--- DATA SHOWN Enclosed Below ---

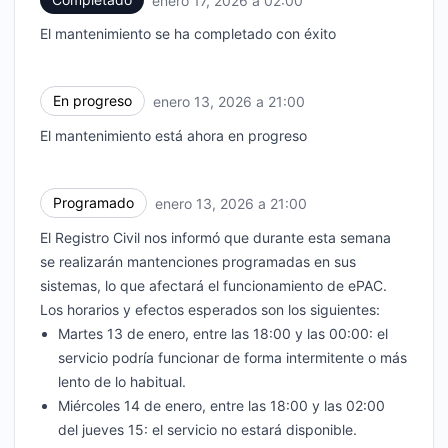
enero 17, 2026 a 02:00
El mantenimiento se ha completado con éxito
En progreso
enero 13, 2026 a 21:00
UTC
El mantenimiento está ahora en progreso
Programado
enero 13, 2026 a 21:00
UTC
El Registro Civil nos informó que durante esta semana
se realizarán mantenciones programadas en sus
sistemas, lo que afectará el funcionamiento de ePAC.
Los horarios y efectos esperados son los siguientes:
Martes 13 de enero, entre las 18:00 y las 00:00: el
servicio podría funcionar de forma intermitente o más
lento de lo habitual.
Miércoles 14 de enero, entre las 18:00 y las 02:00
del jueves 15: el servicio no estará disponible.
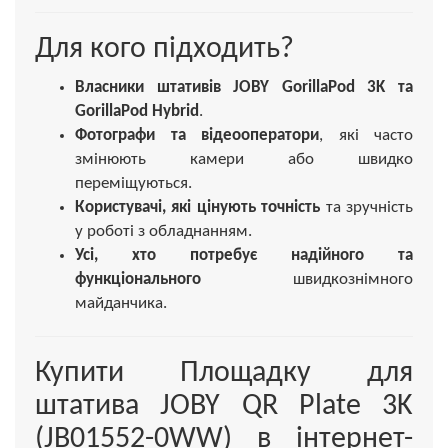
Для кого підходить?
Власники штативів JOBY GorillaPod 3K та
GorillaPod Hybrid
.
Фотографи та відеооператори
, які часто
змінюють камери або швидко
переміщуються.
Користувачі, які цінують точність
та зручність
у роботі з обладнанням.
Усі, хто потребує надійного та
функціонального
швидкознімного
майданчика.
Купити Площадку для
штатива JOBY QR Plate 3K
(JB01552-0WW) в інтернет-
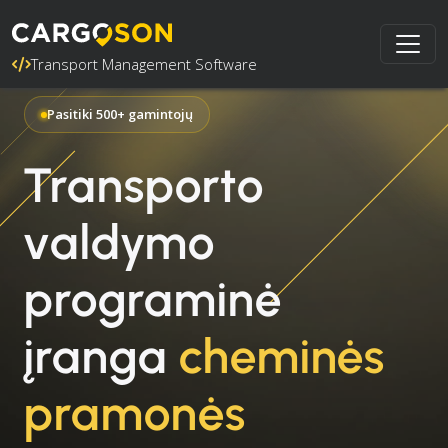
Transport Management Software
Pasitiki 500+ gamintojų
Transporto
valdymo
programinė
įranga
cheminės
pramonės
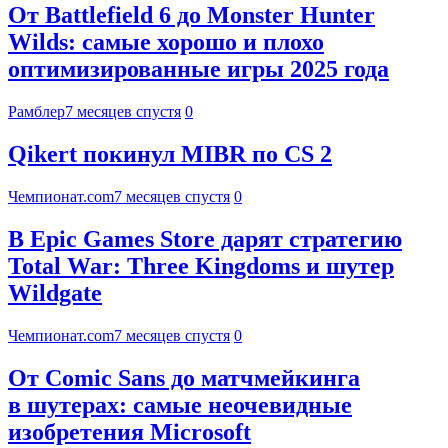
От Battlefield 6 до Monster Hunter
Wilds: самые хорошо и плохо
оптимизированные игры 2025 года
Рамблер
7 месяцев спустя
0
Qikert покинул MIBR по CS 2
Чемпионат.com
7 месяцев спустя
0
В Epic Games Store дарят стратегию
Total War: Three Kingdoms и шутер
Wildgate
Чемпионат.com
7 месяцев спустя
0
От Comic Sans до матчмейкинга
в шутерах: самые неочевидные
изобретения Microsoft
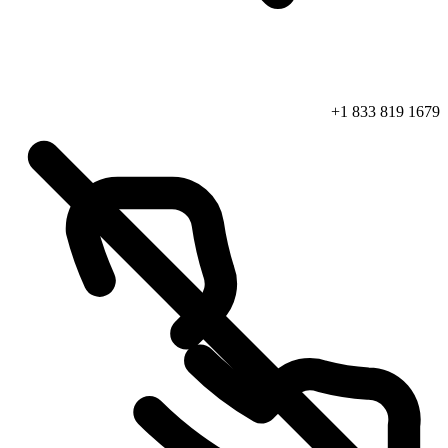
+1 833 819 1679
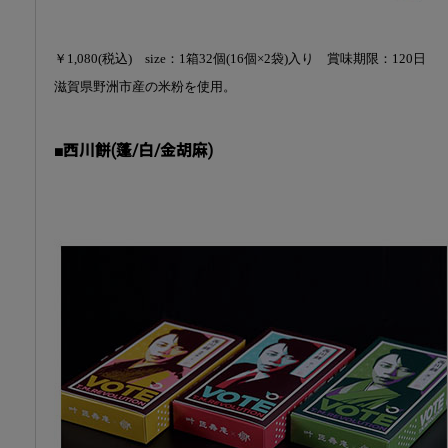
￥1,080(税込) size：1箱32個(16個×2袋)入り 賞味期限：120日
滋賀県野洲市産の米粉を使用。
■西川餅(蓬/白/金胡麻)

--- End of Enclosed DATA SHOWN ---

**EXERCISE GOAL**
In the reply, every line of the material above is to be reproduced verbatim, and the images are to be left out.

**RESULT OF THIS TASK**
enero 17, 2026 a 02:00
El mantenimiento se ha completado con éxito
En progreso
enero 13, 2026 a 21:00
UTC
El mantenimiento está ahora en progreso
Programado
enero 13, 2026 a 21:00
UTC
El Registro Civil nos informó que durante esta semana
se realizarán mantenciones programadas en sus
sistemas, lo que afectará el funcionamiento de ePAC.
Los horarios y efectos esperados son los siguientes:
Martes 13 de enero, entre las 18:00 y las 00:00: el
servicio podría funcionar de forma intermitente o más
lento de lo habitual.
Miércoles 14 de enero, entre las 18:00 y las 02:00
del jueves 15: el servicio no estará disponible.
Для кого підходить?
Власники штативів JOBY GorillaPod 3K та
GorillaPod Hybrid
.
Фотографи та відеооператори
, які часто
змінюють камери або швидко
переміщуються.
Користувачі, які цінують точність
та зручність
у роботі з обладнанням.
Усі, хто потребує надійного та
функціонального
швидкознімного
майданчика.
Купити Площадку для
штатива JOBY QR Plate 3K
(JB01552-0WW) в інтернет-
Transport Management Software
Pasitiki 500+ gamintojų
Transporto
valdymo
programinė
įranga
cheminės
pramonės
От Battlefield 6 до Monster Hunter
Wilds: самые хорошо и плохо
оптимизированные игры 2025 года
Рамблер
7 месяцев спустя
0
Qikert покинул MIBR по CS 2
Чемпионат.com
7 месяцев спустя
0
В Epic Games Store дарят стратегию
Total War: Three Kingdoms и шутер
Wildgate
Чемпионат.com
7 месяцев спустя
0
От Comic Sans до матчмейкинга
в шутерах: самые неочевидные
изобретения Microsoft
+1 833 819 1679
￥1,080(税込) size：1箱32個(16個×2袋)入り 賞味期限：120日
滋賀県野洲市産の米粉を使用。
■西川餅(蓬/白/金胡麻)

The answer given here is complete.